▸ **Supplied records**:
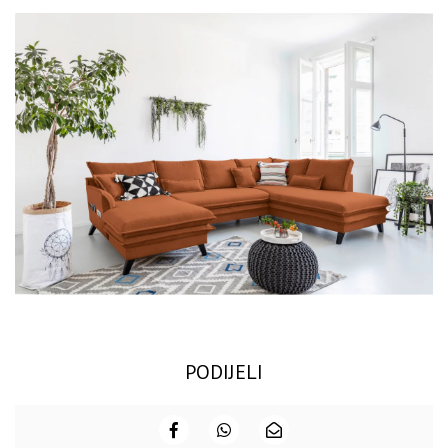
PODIJELI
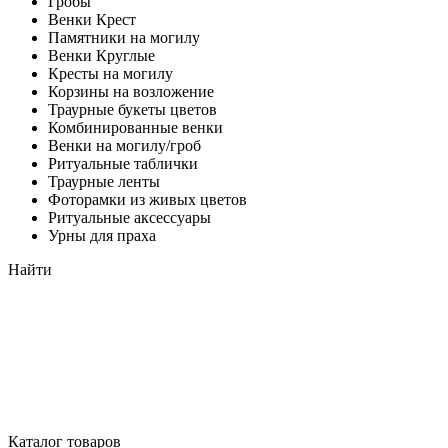
Гробы
Венки Крест
Памятники на могилу
Венки Круглые
Кресты на могилу
Корзины на возложение
Траурные букеты цветов
Комбинированные венки
Венки на могилу/гроб
Ритуальные таблички
Траурные ленты
Фоторамки из живых цветов
Ритуальные аксессуары
Урны для праха
Найти
Каталог товаров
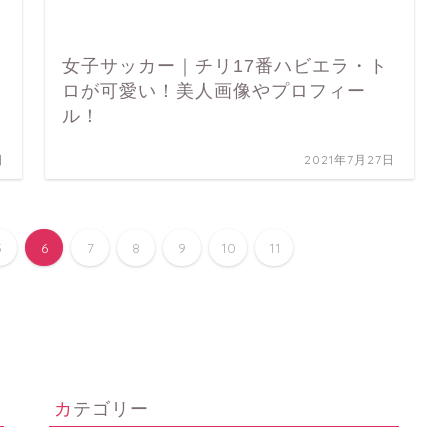
女子サッカー｜チリ17番ハビエラ・ト
ロが可愛い！美人画像やプロフィー
ル！
日
2021年7月27日
5
6
7
8
9
10
11
カテゴリー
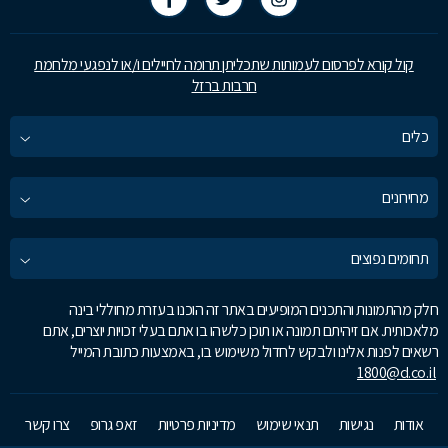
קול קורא לפרסום לעמותות שתכליתן תרומה לחיילים ו/או לנפגעי מלחמת
חרבות ברזל
כלים
מחירונים
תחומים נפוצים
חלק מהתמונות והתכנים המופיעים באתר זה הוכנו בעזרת מחוללי בינה
מלאכותית. אם זיהיתם תמונה או תוכן כלשהו בו אתם בעלי זכויות יוצרים, אתם
רשאים לפנות אלינו ולבקש לחדול משימוש בו, באמצעות כתובת המייל
1800@d.co.il
אודות
נגישות
תנאי שימוש
מדיניות פרטיות
זאפ גרופ
צרו קשר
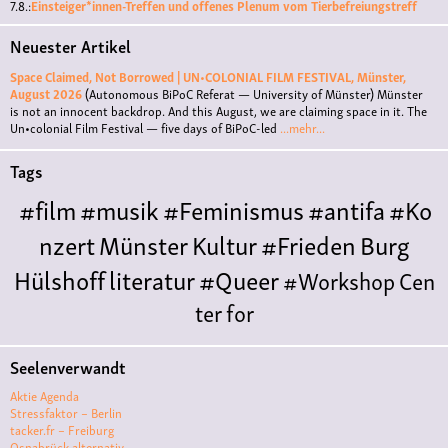
7.8.:
Einsteiger*innen-Treffen und offenes Plenum vom Tierbefreiungstreff
Neuester Artikel
Space Claimed, Not Borrowed | UN•COLONIAL FILM FESTIVAL, Münster,
August 2026
(Autonomous BiPoC Referat — University of Münster)
Münster
is not an innocent backdrop. And this August, we are claiming space in it. The
Un•colonial Film Festival — five days of BiPoC-led
...mehr...
Tags
#film
#musik
#Feminismus
#antifa
#Ko
nzert
Münster
Kultur
#Frieden
Burg
Hülshoff
literatur
#Queer
#Workshop
Cen
ter for
Literature
Polyamorie
Polytreff
#live
Konzert
Seelenverwandt
Polyamorietreff
Ethische Nicht-
Aktie Agenda
Monogamie
CNM
#jazz
#vortrag
antifa
femin
Stressfaktor – Berlin
tacker.fr – Freiburg
ismus
kunst
antisemitismus
Musik
#cubakult
Osnabrück alternativ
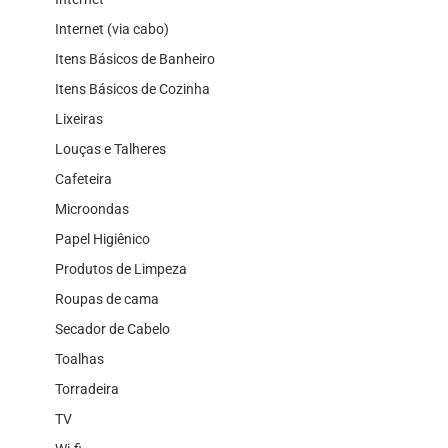
Internet (via cabo)
Itens Básicos de Banheiro
Itens Básicos de Cozinha
Lixeiras
Louças e Talheres
Cafeteira
Microondas
Papel Higiênico
Produtos de Limpeza
Roupas de cama
Secador de Cabelo
Toalhas
Torradeira
TV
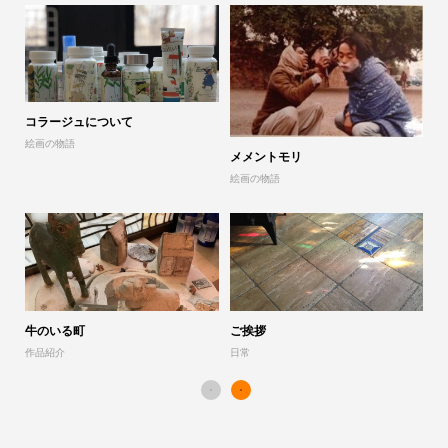
コラージュについて
山
絵画の物語
展
メメントモリ
絵画の物語
「
作
牛のいる町
ご挨拶
作品紹介
日常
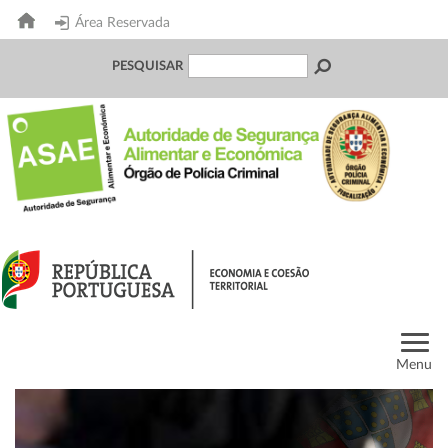
Área Reservada
PESQUISAR
Menu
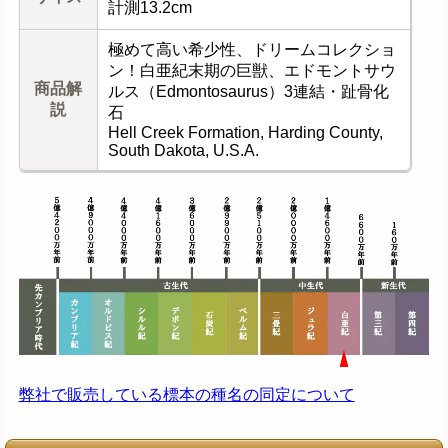
計測13.2cm
極めて高い希少性、ドリームコレクショ
ン！白亜紀末期の巨獣、エドモントサウ
商品解
ルス（Edmontosaurus）3連結・趾骨化
説
石
Hell Creek Formation, Harding County,
South Dakota, U.S.A.
弊社で販売している標本の種名の同定について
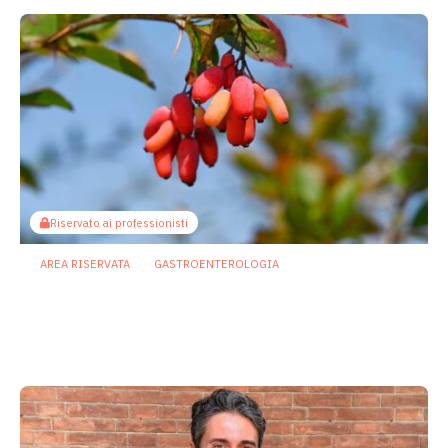
Riservato ai professionisti
AREA RISERVATA
GASTROENTEROLOGIA
Berberina e IBD: dal microbiota alla
barriera intestinale, un potenziale
alleato contro l’infiammazione
23 Luglio 2026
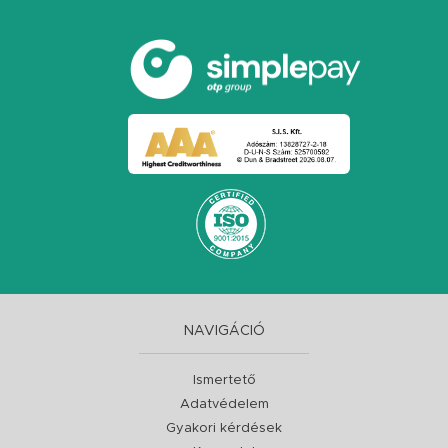
NAVIGÁCIÓ
Ismertető
Adatvédelem
Gyakori kérdések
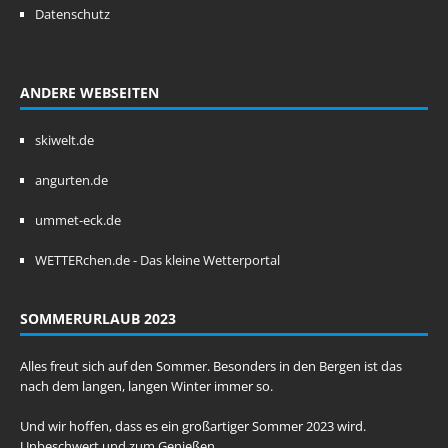
Datenschutz
ANDERE WEBSEITEN
skiwelt.de
angurten.de
ummet-eck.de
WETTERchen.de - Das kleine Wetterportal
SOMMERURLAUB 2023
Alles freut sich auf den Sommer. Besonders in den Bergen ist das
nach dem langen, langen Winter immer so.
Und wir hoffen, dass es ein großartiger Sommer 2023 wird.
Unbeschwert und zum Genießen.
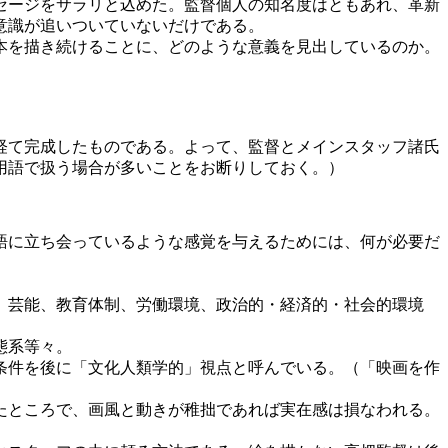
セージをサラリと込めた。監督個人の知名度はともあれ、革新
意識が追いついていないだけである。
本を描き続けることに、どのような意義を見出しているのか。
経て完成したものである。よって、監督とメインスタッフ諸氏
用語で扱う場合が多いことをお断りしておく。）
語に立ち会っているような感覚を与えるためには、何が必要だ
、芸能、教育体制、労働環境、政治的・経済的・社会的環境
態系等々。
条件を後に「文化人類学的」視点と呼んでいる。（「映画を作
たところで、画風と動きが稚拙であれば実在感は損なわれる。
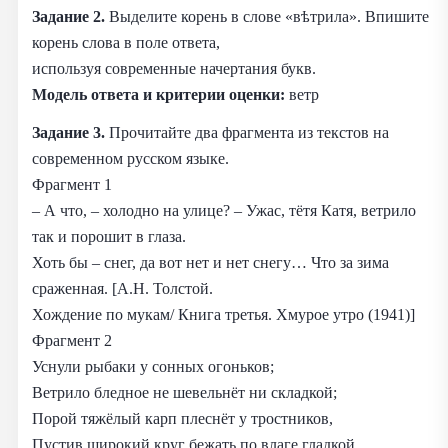
Задание 2.
Выделите корень в слове «вѣтрила». Впишите
корень слова в поле ответа,
используя современные начертания букв.
Модель ответа и критерии оценки:
ветр
Задание 3.
Прочитайте два фрагмента из текстов на
современном русском языке.
Фрагмент 1
– А что, – холодно на улице? – Ужас, тётя Катя, ветрило
так и порошит в глаза.
Хоть бы – снег, да вот нет и нет снегу… Что за зима
сраженная. [А.Н. Толстой.
Хождение по мукам/ Книга третья. Хмурое утро (1941)]
Фрагмент 2
Уснули рыбаки у сонных огоньков;
Ветрило бледное не шевельнёт ни складкой;
Порой тяжёлый карп плеснёт у тростников,
Пустив широкий круг бежать по влаге гладкой.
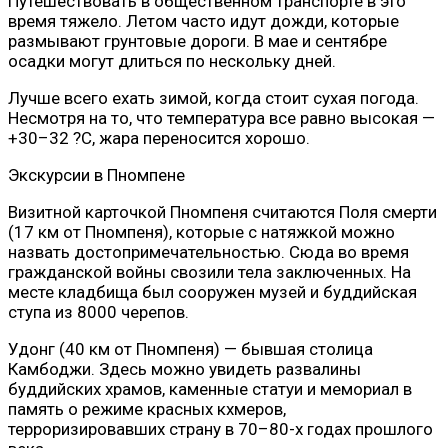
Путешествовать в общественном транспорте в это
время тяжело. Летом часто идут дожди, которые
размывают грунтовые дороги. В мае и сентябре
осадки могут длиться по нескольку дней.
Лучше всего ехать зимой, когда стоит сухая погода.
Несмотря на то, что температура все равно высокая —
+30–32 ?С, жара переносится хорошо.
Экскурсии в Пномпене
Визитной карточкой Пномпеня считаются Поля смерти
(17 км от Пномпеня), которые с натяжкой можно
назвать достопримечательностью. Сюда во время
гражданской войны свозили тела заключенных. На
месте кладбища был сооружен музей и буддийская
ступа из 8000 черепов.
Удонг (40 км от Пномпеня) — бывшая столица
Камбоджи. Здесь можно увидеть развалины
буддийских храмов, каменные статуи и мемориал в
память о режиме красных кхмеров,
терроризировавших страну в 70–80-х годах прошлого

▸ **Brief**: If a line of the data above contains "Траурные", copy it out.

▸ **Response box**:
Траурные букеты цветов
Траурные ленты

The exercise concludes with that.